Ausbildung an der Zentraldeponie
In meinem Betrieb habe ich sehr viel mit Kunden zu tun. Schon seit dem ersten Tag wurde mir gezeigt, wie man richtig mit Kunden umgeht und fachkundig berät. Hierbei berate ich die Kunden bei Fragen zur richtigen Entsorgung ihres Abfalles und nehme auch ihre Gefahrenstoffe entgegen und sortiere sie richtig ein. Darunter kann man sich Abfälle wie Öle, Spirituosen und sogar gefährliche Säuren und Laugen vorstellen. Ich staune selbst nach fast zwei Jahren immer wieder, was einige Menschen in ihrem Keller über Jahre gesammelt haben. Säuren und Laugen hat natürlich wirklich jeder in seinem Keller liegen. Einfach so, unverschlossen. Andere Aufgaben sind für mich die Einweisung von Containern, Sortierung von Elektroabfällen oder auch einige Besorgungen oder Versorgungen mit dem Dienstfahrzeug. Ein Führerschein ist immer von Vorteil. 

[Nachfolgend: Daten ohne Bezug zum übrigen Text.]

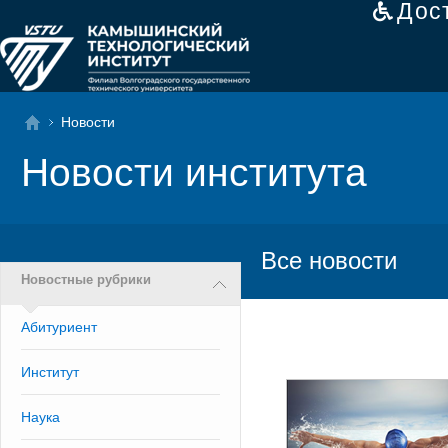
Дос
Новости
Новости института
Все новости
Новостные рубрики
Абитуриент
Институт
Наука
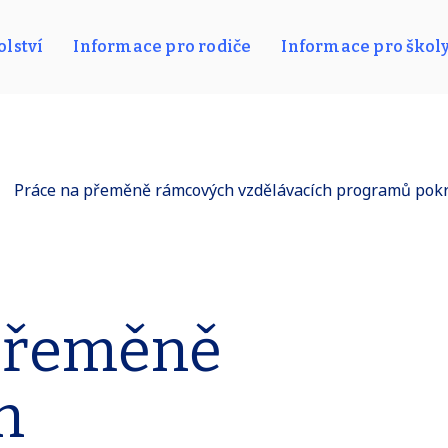
lství
Informace pro rodiče
Informace pro škol
Práce na přeměně rámcových vzdělávacích programů pokro
 přeměně
h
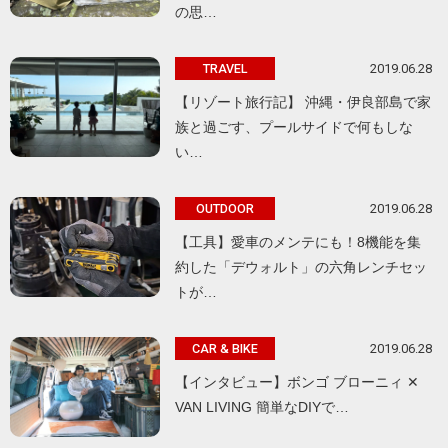
の思…
2019.06.28
TRAVEL
【リゾート旅行記】 沖縄・伊良部島で家
族と過ごす、プールサイドで何もしな
い…
2019.06.28
OUTDOOR
【工具】愛車のメンテにも！8機能を集
約した「デウォルト」の六角レンチセッ
トが…
2019.06.28
CAR & BIKE
【インタビュー】ボンゴ ブローニィ ✕
VAN LIVING 簡単なDIYで…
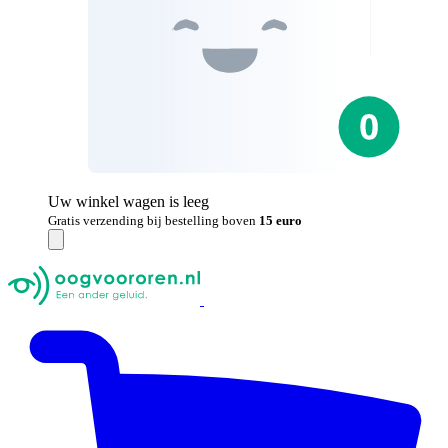
Uw winkel wagen is leeg
Gratis verzending bij bestelling boven
15 euro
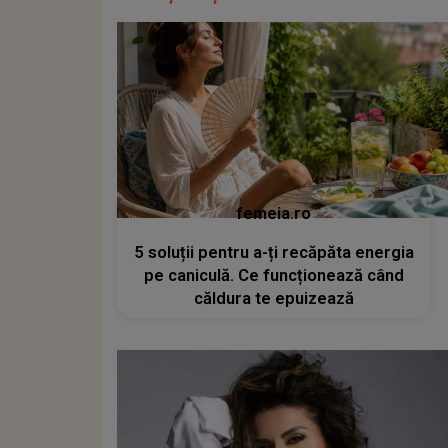
femeia.ro
5 soluții pentru a-ți recăpăta energia
pe caniculă. Ce funcționează când
căldura te epuizează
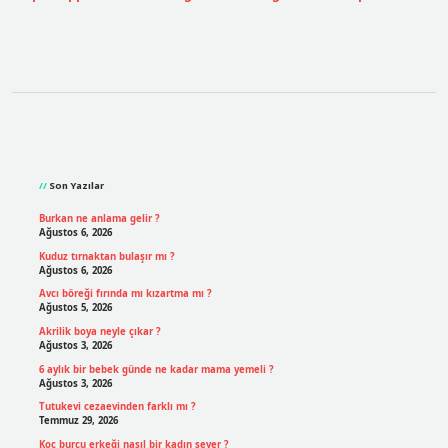
Sidebar
Son Yazılar
Burkan ne anlama gelir ?
Ağustos 6, 2026
Kuduz tırnaktan bulaşır mı ?
Ağustos 6, 2026
Avcı böreği fırında mı kızartma mı ?
Ağustos 5, 2026
Akrilik boya neyle çıkar ?
Ağustos 3, 2026
6 aylık bir bebek günde ne kadar mama yemeli ?
Ağustos 3, 2026
Tutukevi cezaevinden farklı mı ?
Temmuz 29, 2026
Koç burcu erkeği nasıl bir kadın sever ?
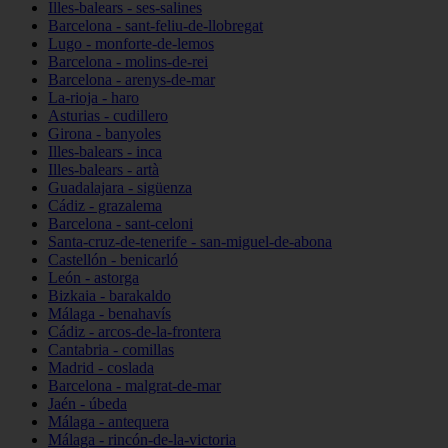
Illes-balears - ses-salines
Barcelona - sant-feliu-de-llobregat
Lugo - monforte-de-lemos
Barcelona - molins-de-rei
Barcelona - arenys-de-mar
La-rioja - haro
Asturias - cudillero
Girona - banyoles
Illes-balears - inca
Illes-balears - artà
Guadalajara - sigüenza
Cádiz - grazalema
Barcelona - sant-celoni
Santa-cruz-de-tenerife - san-miguel-de-abona
Castellón - benicarló
León - astorga
Bizkaia - barakaldo
Málaga - benahavís
Cádiz - arcos-de-la-frontera
Cantabria - comillas
Madrid - coslada
Barcelona - malgrat-de-mar
Jaén - úbeda
Málaga - antequera
Málaga - rincón-de-la-victoria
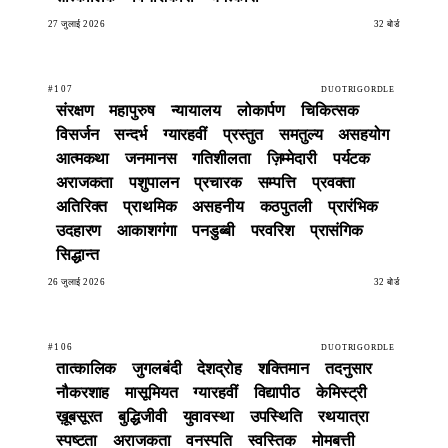
27 जुलाई 2026
32 बोर्ड
#107
DUOTRIGORDLE
संरक्षण
महापुरुष
न्यायालय
लोकार्पण
चिकित्सक
विसर्जन
सन्दर्भ
ग्यारहवीं
प्रस्तुत
समतुल्य
असहयोग
आत्मकथा
जनमानस
गतिशीलता
ज़िम्मेदारी
पर्यटक
अराजकता
पशुपालन
प्रचारक
सम्पत्ति
प्रवक्ता
अतिरिक्त
प्राथमिक
असहनीय
कठपुतली
प्रारंभिक
उदहारण
आकाशगंगा
पनडुब्बी
परवरिश
प्रासंगिक
सिद्धान्त
26 जुलाई 2026
32 बोर्ड
#106
DUOTRIGORDLE
तात्कालिक
जुगलबंदी
देशद्रोह
शक्तिमान
तदनुसार
नौकरशाह
मासूमियत
ग्यारहवीं
विद्यापीठ
केमिस्ट्री
ख़ूबसूरत
बुद्धिजीवी
युवावस्था
उपस्थिति
रथयात्रा
स्पष्टता
अराजकता
वनस्पति
स्वस्तिक
मोमबत्ती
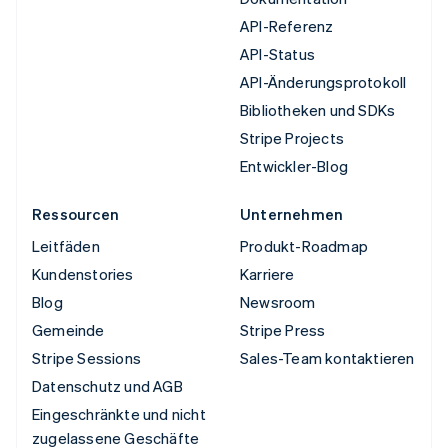
API-Referenz
API-Status
API-Änderungsprotokoll
Bibliotheken und SDKs
Stripe Projects
Entwickler-Blog
Ressourcen
Unternehmen
Leitfäden
Produkt-Roadmap
Kundenstories
Karriere
Blog
Newsroom
Gemeinde
Stripe Press
Stripe Sessions
Sales-Team kontaktieren
Datenschutz und AGB
Eingeschränkte und nicht
zugelassene Geschäfte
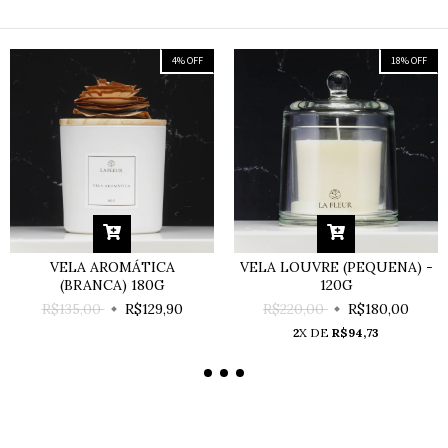
4
%
OFF
18
%
OFF
VELA AROMÁTICA
VELA LOUVRE (PEQUENA) -
(BRANCA) 180G
120G
R$135,00
R$129,90
R$220,00
R$180,00
2
X DE
R$94,73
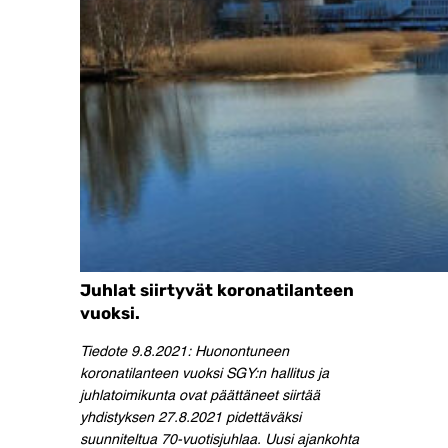
Juhlat siirtyvät koronatilanteen
vuoksi.
Tiedote 9.8.2021: Huonontuneen
koronatilanteen vuoksi SGY:n hallitus ja
juhlatoimikunta ovat päättäneet siirtää
yhdistyksen 27.8.2021 pidettäväksi
suunniteltua 70-vuotisjuhlaa. Uusi ajankohta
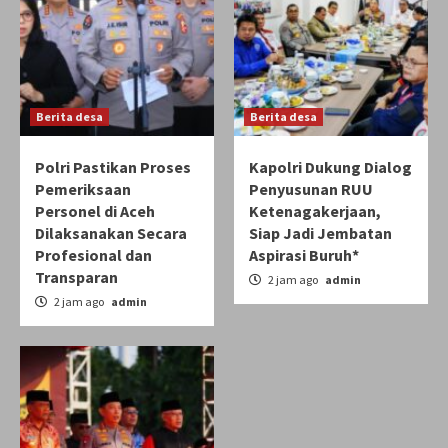
Berita desa
Berita desa
Polri Pastikan Proses
Kapolri Dukung Dialog
Pemeriksaan
Penyusunan RUU
Personel di Aceh
Ketenagakerjaan,
Dilaksanakan Secara
Siap Jadi Jembatan
Profesional dan
Aspirasi Buruh*
Transparan
2 jam ago
admin
2 jam ago
admin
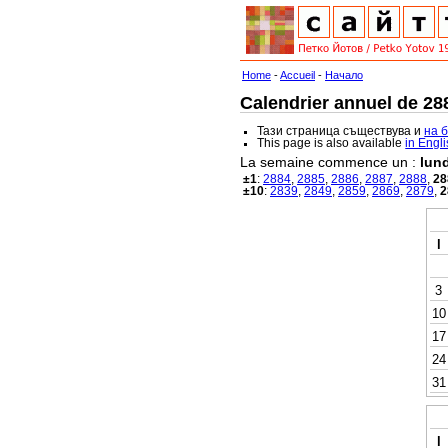
Home
-
Accueil
-
Начало
Calendrier annuel de 288
Тази страница съществува и
на 
This page is also available
in Engl
La semaine commence un :
lund
±1
:
2884
,
2885
,
2886
,
2887
,
2888
,
28
±10
:
2839
,
2849
,
2859
,
2869
,
2879
,
2
l
3
10
17
24
31
l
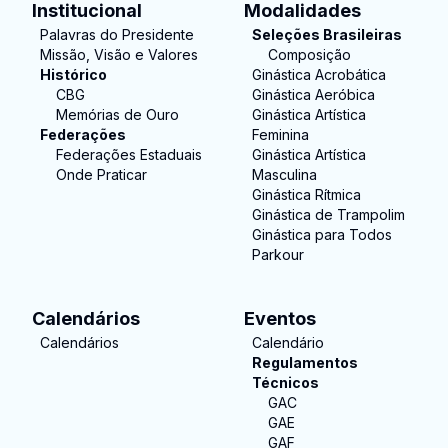
Institucional
Modalidades
Palavras do Presidente
Seleções Brasileiras
Missão, Visão e Valores
Composição
Histórico
Ginástica Acrobática
CBG
Ginástica Aeróbica
Memórias de Ouro
Ginástica Artística
Federações
Feminina
Federações Estaduais
Ginástica Artística
Onde Praticar
Masculina
Ginástica Rítmica
Ginástica de Trampolim
Ginástica para Todos
Parkour
Calendários
Eventos
Calendários
Calendário
Regulamentos
Técnicos
GAC
GAE
GAF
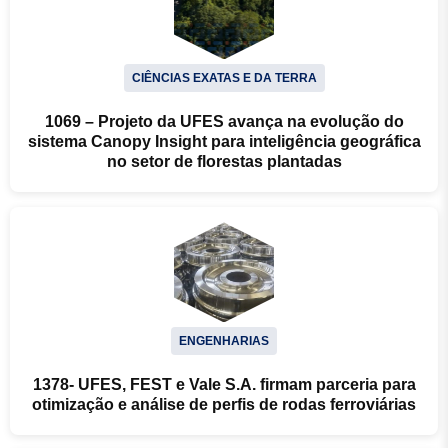
CIÊNCIAS EXATAS E DA TERRA
1069 – Projeto da UFES avança na evolução do
sistema Canopy Insight para inteligência geográfica
no setor de florestas plantadas
ENGENHARIAS
1378- UFES, FEST e Vale S.A. firmam parceria para
otimização e análise de perfis de rodas ferroviárias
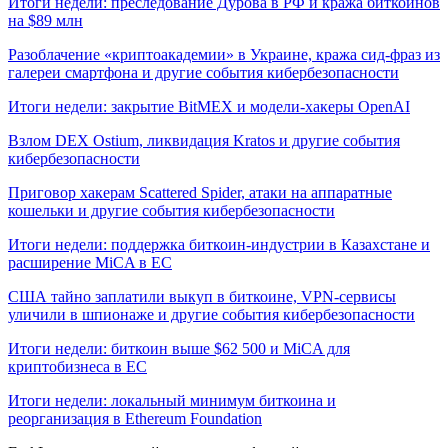
Итоги недели: преследование Дурова в РФ и кража биткоинов
на $89 млн
Разоблачение «криптоакадемии» в Украине, кража сид-фраз из
галереи смартфона и другие события кибербезопасности
Итоги недели: закрытие BitMEX и модели-хакеры OpenAI
Взлом DEX Ostium, ликвидация Kratos и другие события
кибербезопасности
Приговор хакерам Scattered Spider, атаки на аппаратные
кошельки и другие события кибербезопасности
Итоги недели: поддержка биткоин-индустрии в Казахстане и
расширение MiCA в ЕС
США тайно заплатили выкуп в биткоине, VPN-сервисы
уличили в шпионаже и другие события кибербезопасности
Итоги недели: биткоин выше $62 500 и MiCA для
криптобизнеса в ЕС
Итоги недели: локальный минимум биткоина и
реорганизация в Ethereum Foundation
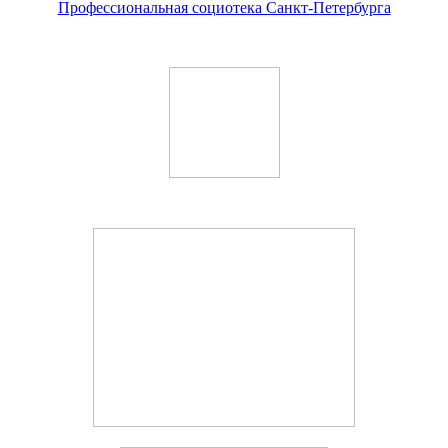
Профессиональная социотека Санкт-Петербурга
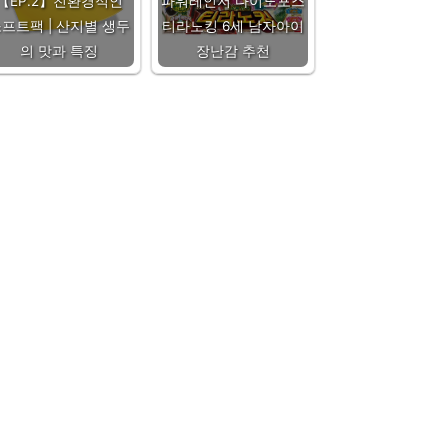
【EP.2】친환경적인
파워레인저 다이노포스
프트팩 | 산지별 생두
티라노킹 6세 남자아이
의 맛과 특징
장난감 추천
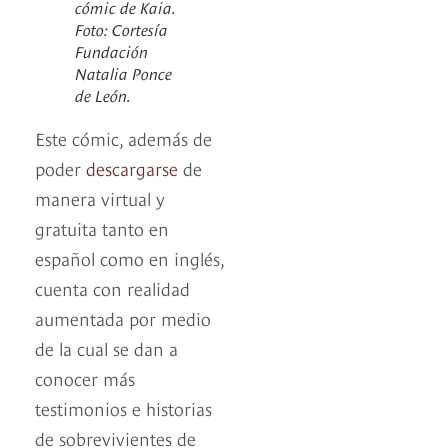
cómic de Kaia.
Foto: Cortesía
Fundación
Natalia Ponce
de León.
Este cómic, además de
poder
descargarse
de
manera virtual y
gratuita tanto en
español como en inglés,
cuenta con realidad
aumentada por medio
de la cual se dan a
conocer más
testimonios e historias
de sobrevivientes de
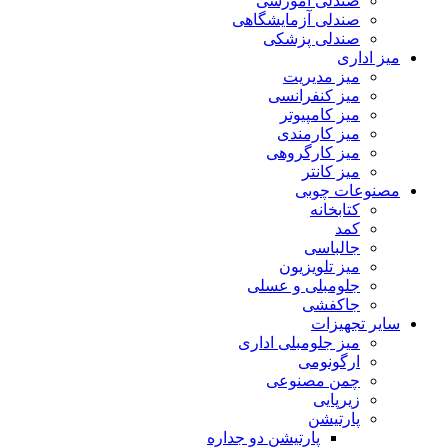
صندلی آموزشی
صندلی آزمایشگاهی
صندلی پزشکی
میز اداری
میز مدیریت
میز کنفرانسی
میز کامپیوتر
میز کارمندی
میز کارگروهی
میز کانتر
مصنوعات چوبی
کتابخانه
کمد
جالباسی
میز تلویزیون
جلومبلی و عسلی
جاکفشی
سایر تجهیزات
میز جلومبلی اداری
ارگونومی
چمن مصنوعی
زیرپایی
پارتیشن
پارتیشن دو جداره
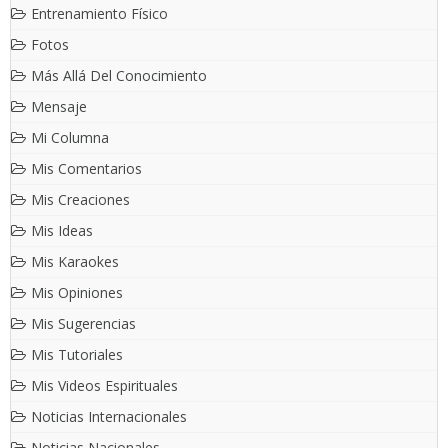
Entrenamiento Físico
Fotos
Más Allá Del Conocimiento
Mensaje
Mi Columna
Mis Comentarios
Mis Creaciones
Mis Ideas
Mis Karaokes
Mis Opiniones
Mis Sugerencias
Mis Tutoriales
Mis Videos Espirituales
Noticias Internacionales
Noticias Nacionales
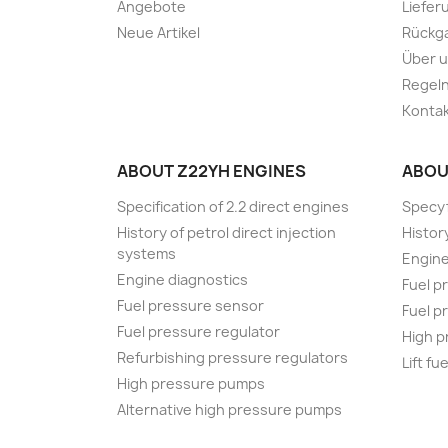
Angebote
Liefer
Neue Artikel
Rückg
Über 
Regeln
Konta
ABOUT Z22YH ENGINES
ABOU
Specification of 2.2 direct engines
Specyf
History of petrol direct injection
History
systems
Engine
Engine diagnostics
Fuel p
Fuel pressure sensor
Fuel p
Fuel pressure regulator
High 
Refurbishing pressure regulators
Lift fu
High pressure pumps
Alternative high pressure pumps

Berufsschulfakt: Nicht alles ist nur Chemie
Die Leute, die den Beruf doch schon etwas näher kennen, wissen, dass Chemie ein großer Bestandteil der Ausbildung ist, sowie im praktischen, als auch im theoretischen Bereich der Schule. Allerdings braucht die Chemie niemanden abzuschrecken. Zu Beginn der Berufsschule fängt der Lernstoff komplett bei 0 an, wodurch auch die Schüler die Chance haben mitzukommen, welche nie viel von der Chemie in der Schule hielten, oder sogar nicht einmal gehabt haben. Ebenso sollten zwar Mathematikkenntnisse da sein, allerdings müssen diese nicht die Abiturreife besitzen. Der USB Bochum hat uns sogar vor dem ersten Block zu einer Fortbildung in Essen geschickt, wo wir auf den Schulstoff langsam und konzentriert vorbereitet wurden. Dort waren auch viele Auszubildende von anderen Firmen vertreten, mit denen wir auch in eine Klasse zur gleichen Ausbildung kamen. Nicht nur Chemie wird damit in der Berufsschule unterrichtet, sondern auch der richtige Umgang mit Word und Excel, Biologie für die Umwelttechnik und Maschinengerätetechnik, welche sehr viel mit mathematischen Formeln zu tun hat, die man aber erst in der Berufsschule erlernt. Was auch immer wieder Spaß macht, ist die Laborarbeit in der Schule, welche uns auf die Prüfungen vorbereitet. Dort lernt man unter anderem wie man Gefahrenstoffe wie Säuren und Laugen neutralisiert.